Question: I’ve been noticing these globs of foam on some of my landscape plants and strawberry leaves. It looks like someone spit on my plants! What in the world?

Answer: Looks like you have spittlebugs (now, that’s a good name for them!) These masses of sticky, frothy bubbles are prevalent this time of year in the spring and are produced by the immature spittlebugs.

These tiny insects are related to aphids and other true bugs in the order of Hemiptera, one of the common species being Philaenus spumarius, or Meadow spittlebug.

The nymphs create those frothy bubbles by mixing air with fluid excretions. The nymph feeds face down on the plant stem, and as excess sap is excreted, it’s mixed with epidermal gland secretions. These secretions stabilize the foam and increase surface viscosity so the foam will last longer. This mixture is forced out of the abdomen under pressure and is mixed with air to form bubbles.

As it does this, the spittlebug nymph reaches back with its legs, pulling the bubbles forward over its back, thus offering protection from predators and providing insulation from high temperatures which would tend to desiccate the tender nymph.
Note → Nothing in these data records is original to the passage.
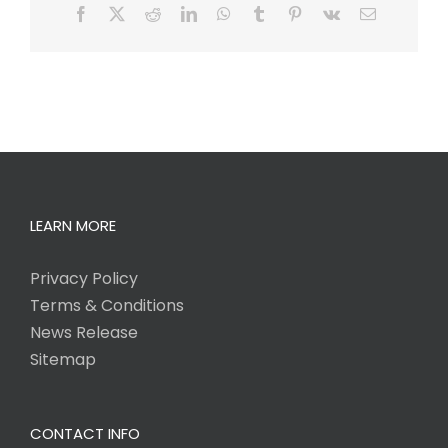
Facebook
X
Reddit
LinkedIn
WhatsApp
Tumblr
Pinterest
Vk
Email
LEARN MORE
Privacy Policy
Terms & Conditions
News Release
Sitemap
CONTACT INFO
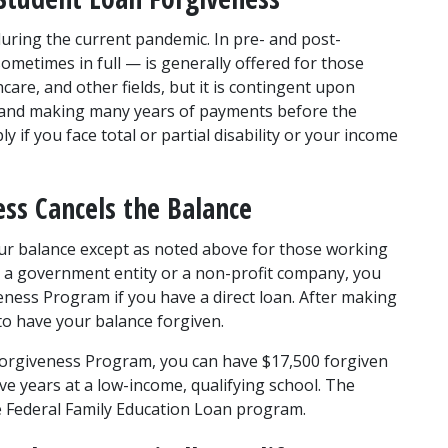
 during the current pandemic. In pre- and post-
metimes in full — is generally offered for those 
care, and other fields, but it is contingent upon 
s and making many years of payments before the 
 if you face total or partial disability or your income 
ss Cancels the Balance
ur balance except as noted above for those working 
for a government entity or a non-profit company, you 
eness Program if you have a direct loan. After making 
to have your balance forgiven.
Forgiveness Program, you can have $17,500 forgiven 
e years at a low-income, qualifying school. The 
e Federal Family Education Loan program.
Spittlebug nymphs, hiding inside the foam masses, have soft, elongated bodies up to 1/4 inch in length. They have large red eyes, and their bodies change from orange to yellow to green as they mature. Adult spittlebugs, colored tan, brown or gray, are 1/4 inch long, but are seldom observed.

Also called “froghoppers” because of their enlarged hind legs that enable them to jump, the spittlebug adults are similar to leafhoppers, but appear fatter.

Spittlebugs overwinter as tiny white eggs on plant stems, hatching in early to mid-spring. For the next few months, these nymphs feed on the plant, hiding in it’s spittle, and molting two to four times. In late spring or early summer they molt into their adult stage and continue to feed throughout the summer, hopping to new hosts as their host foliage dries out. Come late summer or fall, the females start laying their eggs in plant debris or in leaves and stems. The eggs overwinter and start the cycle all over again.

Both the adult and nymph forms for the spittlebug feed on plant sap, but only on the water-carrying xylem of the plant which is much less nutritious than the phloem. In order to get the amino acids required for growth, these bugs have to process large quantities of sap. This causes them to favor legumes and other nitrogen-fixing plants which have higher amino acid levels.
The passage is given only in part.